You can use relative or absolute links, but the search engines recommend absolute links.
This tag will operate in a similar way to a 301 redirect for all URLs that display the page with this tag.
Links to all URLs will be consolidated to the one specified as canonical.
Search engines will consider this URL a “strong hint” as to the one to crawl and index.
< See also Canonical Tag Results: Share the stories - Positive / Negative / No Impact [webmasterworld.com] >
[edited by: tedster at 6:08 pm (utc) on April 2, 2009]
Some specific points addressed in the video:
1. The canonical tag will work across the https: and http: protocols
2. The canonical tag will work across hostnames (subdomains).
3. Avoid creating infinite loops where urlA says urlB is the canonical and then urlB says urlA is the canonical version.
4. Avoid a canonical url that returns a 404 or 410 status.
5. Avoid canonical chains, just as you should avoid 301 redirect chains.
6. The canonical url you declare does not need to get an exact content match from the server, but its content should be very similar. This means you can apply it to various "sort" versions of the same material.
The canonical url you declare does not need to get an exact content match from the server, but its content should be very similar. This means you can apply it to various "sort" versions of the same material.
This is where the utility of tag differs from having redirections in place. In other cases I agree, fix them in the beginning where possible.
Having different "versions of the same material" seems to be bending the meaning of canonical.
The customer can access the product page with various links:
The simple product page:
The product page in the category: gummy candy
I'll come up with a third:
The product page in the category: gelatine free sweets
And a forth:
The product page in the category: salty sweets
Note, that in the example Matt Cutts gives, the category and product name is displayed in big bold letters, so the visitor can immediately see two informations:
1. In which category he is on the website
2. Which products are displayed.
Now Matt Cutts happily tells us: We can resolve this duplicate content issue by picking one of those product pages and making it our "canonical page" with the new "canonical tag".
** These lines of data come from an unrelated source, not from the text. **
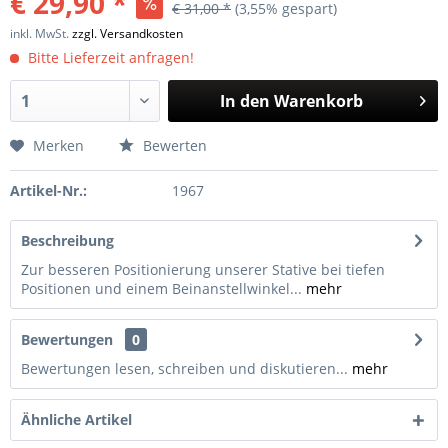
€ 29,90 *
€ 31,00 *
(3,55% gespart)
inkl. MwSt.
zzgl. Versandkosten
Bitte Lieferzeit anfragen!
In den
Warenkorb
Merken
Bewerten
Artikel-Nr.:
1967
Beschreibung
Zur besseren Positionierung unserer Stative bei tiefen
Positionen und einem Beinanstellwinkel...
mehr
Bewertungen
0
Bewertungen lesen, schreiben und diskutieren...
mehr
Ähnliche Artikel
So here is my problem: I do not think those pages have a duplicate content issue. I do believe that those four pages are entirely different and for some users the essential information lies in the 1 percent of information that differs in those four examples and that this information for me as a shop owner can decide if I make the sale or not.
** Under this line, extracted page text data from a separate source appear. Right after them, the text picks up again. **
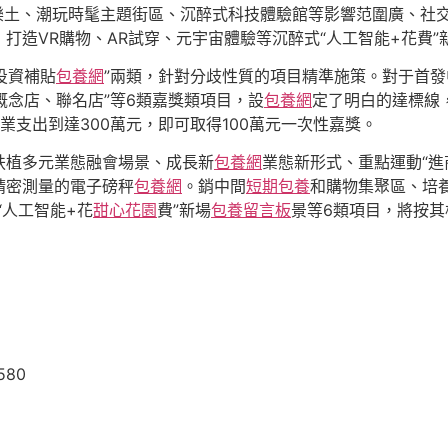
樂土、潮玩時髦主題街區、沉醉式科技體驗館等影響范圍廣、社交屬
打造VR購物、AR試穿、元宇宙體驗等沉醉式“人工智能+花費”
投資補貼
包養網
”兩類，針對分歧性質的項目精準施策。對于首
、概念店、聯名店”等6類嘉獎類項目，設
包養網
定了明白的達標線
營業支出到達300萬元，即可取得100萬元一次性嘉獎。
扶植多元業態融會場景、成長新
包養網
業態新形式、重點運動“進
精密測量的電子磅秤
包養網
。銷中間
短期包養
和購物集聚區、培養
“人工智能+花
甜心花園
費”新場
包養留言板
景等6類項目，將按其
580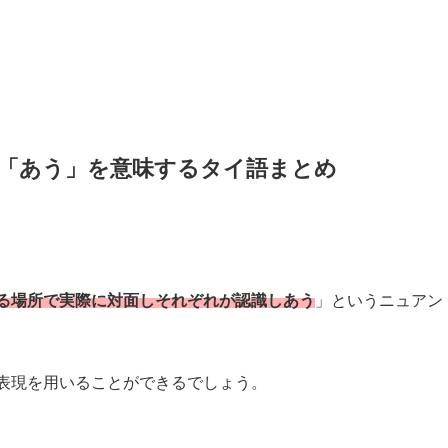
「あう」を意味するタイ語まとめ
る場所で実際に対面しそれぞれが認識しあう
」というニュアン
表現を用いることができるでしょう。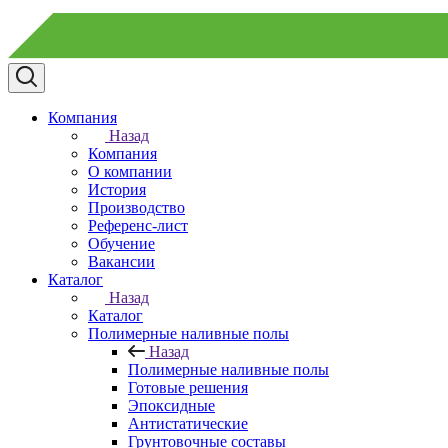
Компания
Назад
Компания
О компании
История
Производство
Референс-лист
Обучение
Вакансии
Каталог
Назад
Каталог
Полимерные наливные полы
Назад
Полимерные наливные полы
Готовые решения
Эпоксидные
Антистатические
Грунтовочные составы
What if a user searches for: "Gelatine free swedish sweets"?
Will my product page even show up now in the search results if I use No 1 as my canonical URL?
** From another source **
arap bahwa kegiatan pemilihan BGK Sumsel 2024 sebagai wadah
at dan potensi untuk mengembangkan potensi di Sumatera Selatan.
And even if it does - won't my potential customer be confused if he specifically searched for "gelatine free swedish fish" and this important information does not show up in a prominent place because I directed him to my "canonical URL". What about the user who wanted "swedish salty sweets". What about the user who wants "swedish gummy candy".
What if I made the URL "salty sweets" my canonical. Won't a visitor be confused if he does a search for "gelatine free sweets" and then ends up with "salty sweets"? That wasn't the information he was looking for.
When I understand the implications of the canonical tag correctly I might loose 75% of my sales on swedish fish if I use this tag.
I checked my own online shop. Tried searches like
product_type + part of product name
brand + part of product name
For both searches Google showed me another URL. However the correct product at its correct location in my website - for the specific search. One in the "brand category" one in the "product type category" How it should be. Like a visitor would expect it.
I would be nuts to implement this tag. It's fixing something that is not broken. Or did Matt Cutts only use a bad example?
In which category he is on the website
This is always going to be problematical.
If the user browsed from a category page fine, showing category, or path thru category tree, is good a idea, be it a breadcrumb or heading.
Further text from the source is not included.